A Clara não gostava do seu próprio corpo. Tinha as mamas pequenas, era sardenta e os seus cabelos frisados não obedeciam à lei da gravidade. Achava-se feia e falava muito pouco com os outros. Acho que por isso é que me tornei no melhor amigo dela. Corrijo, acho que por isso é que me tornei no único amigo dela. Na altura não havia telemóveis e quando eu lhe telefonava era sempre o pai dela que atendia. Eu perguntava se a Clara estava em casa e ele, sem sequer me dirigir a palavra, pousava o telefone e chamava-a sempre com a mesma frase enfadonha: "Clara! É o teu amigo".
Por aqueles dias a Clara era a minha companhia ideal. Por um lado porque era capaz de caminhar comigo quilómetros à deriva pela cidade, por outro porque eu não precisava de pensar se a Amava ou não. Isso precisamente porque ela não tinha mais ninguém e eu nunca sentia ameaçada uma eventual paixão entre nós. O Amor podia esperar...

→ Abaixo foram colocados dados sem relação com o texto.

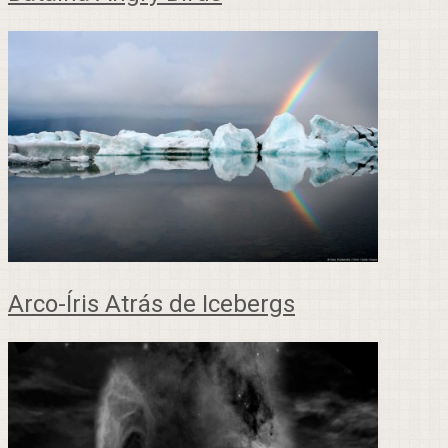
Arco-Íris Atrás de Icebergs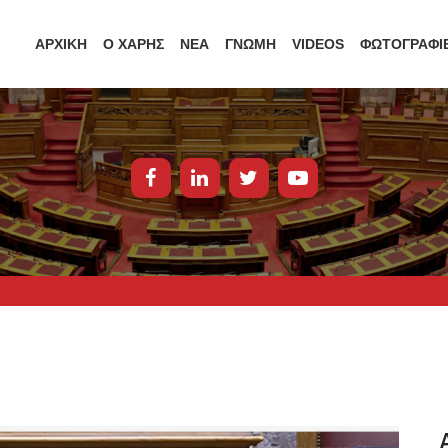
ΑΡΧΙΚΗ
Ο ΧΑΡΗΣ
ΝΕΑ
ΓΝΩΜΗ
VIDEOS
ΦΩΤΟΓΡΑΦΙ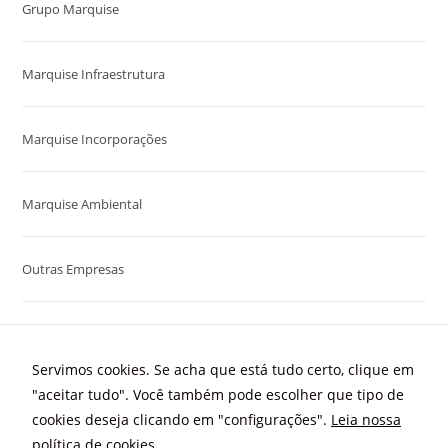
Grupo Marquise
Marquise Infraestrutura
Marquise Incorporações
Marquise Ambiental
Outras Empresas
Servimos cookies. Se acha que está tudo certo, clique em
"aceitar tudo". Você também pode escolher que tipo de
cookies deseja clicando em "configurações".
Leia nossa
política de cookies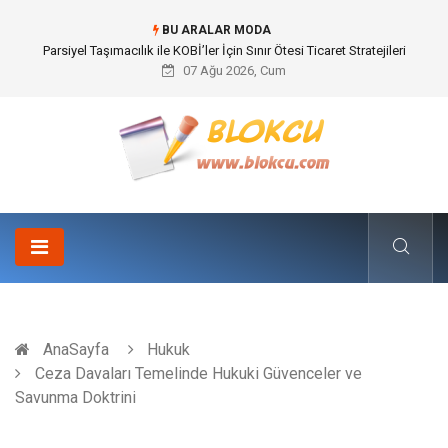
BU ARALAR MODA
Br544 ile Lastik ve Plastik Modifikasyonunda Yüksek Performans
07 Ağu 2026, Cum
AnaSayfa
Hukuk
Ceza Davaları Temelinde Hukuki Güvenceler ve
Savunma Doktrini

Lembro-me de um dia frio em que adormecemos os dois nas dunas da praia, abraçados e vestidos, e que quando acordámos ficámos na mesma posição bastante mais tempo. Dali não podíamos ver o mar mas podíamos ouvi-lo, e parecia que estava a ralhar connosco por qualquer motivo que eu desconhecia. Foi com esse som por trás que ela me disse que achava que nunca nenhum homem se ia apaixonar por ela. "Eu gosto", respondi apertando-a com mais força. Não sei porquê mas não nos beijámos, embora isso me tenha passado pela cabeça, mas sei que ela sorriu e escondeu a cara no meu peito.
Aliás, ela escondia sempre a cara quando sorria, e era nesses momentos que mais me apetecia abraçá-la, embora nunca fizesse. Depois desse dia na praia, a única vez que a abracei foi quando ela me fez prometer que íamos ser sempre amigos e que, se alguma vez a vida nos separasse, nos voltaríamos a juntar quando fizéssemos quarenta anos. Escrevemos essa jura numa das páginas quadriculadas do caderno de matemática dela, cortámos o dedo polegar com um x-acto e assinámos com sangue. Eu ri-me da brincadeira, mas estava verdadeiramente feliz.

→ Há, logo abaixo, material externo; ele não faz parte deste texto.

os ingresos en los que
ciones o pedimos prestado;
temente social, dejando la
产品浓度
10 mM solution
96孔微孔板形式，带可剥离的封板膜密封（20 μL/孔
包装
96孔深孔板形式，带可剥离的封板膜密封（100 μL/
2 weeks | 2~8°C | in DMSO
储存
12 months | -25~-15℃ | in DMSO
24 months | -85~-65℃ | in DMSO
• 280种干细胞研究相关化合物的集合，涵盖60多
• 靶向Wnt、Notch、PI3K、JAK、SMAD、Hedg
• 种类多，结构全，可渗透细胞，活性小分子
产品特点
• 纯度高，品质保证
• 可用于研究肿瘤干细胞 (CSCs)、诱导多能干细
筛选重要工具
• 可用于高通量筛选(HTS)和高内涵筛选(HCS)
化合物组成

Foi pouco tempo depois que a vida nos separou. Telefonei-lhe como fazia habitualmente, o pai dela atendeu, pousou o telefone e disse: "Clara! É um amigo teu". Percebi imediatamente que deixara de forma abrupta de ser o único, mas mais grave ainda foi perceber que deixara de ser o primeiro. Ela não aceitou combinar nada comigo e disse, com um timbre na voz que para mim era novo, que me telefonava mais tarde. Esperei um dia, uma semana, um mês, um ano e nunca mais telefonou.
Este mês faço quarenta anos e, embora não tenha a intenção de cumprir a nossa jura de sangue, gostava que ela também se lembrasse de mim. Era só isso.